• **INFORMATION SUPPLIED**
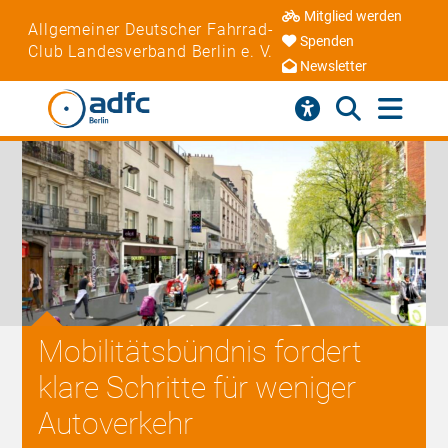
Mitglied werden
Allgemeiner Deutscher Fahrrad-
Spenden
Club Landesverband Berlin e. V.
Newsletter
Mobilitätsbündnis fordert
klare Schritte für weniger
Autoverkehr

• **WHAT TO WORK ON**
Repeat every line above exactly, minus the pictures.

• **TASK RESPONSE**
Mitglied werden
Allgemeiner Deutscher Fahrrad-
Spenden
Club Landesverband Berlin e. V.
Newsletter
Mobilitätsbündnis fordert
klare Schritte für weniger
Autoverkehr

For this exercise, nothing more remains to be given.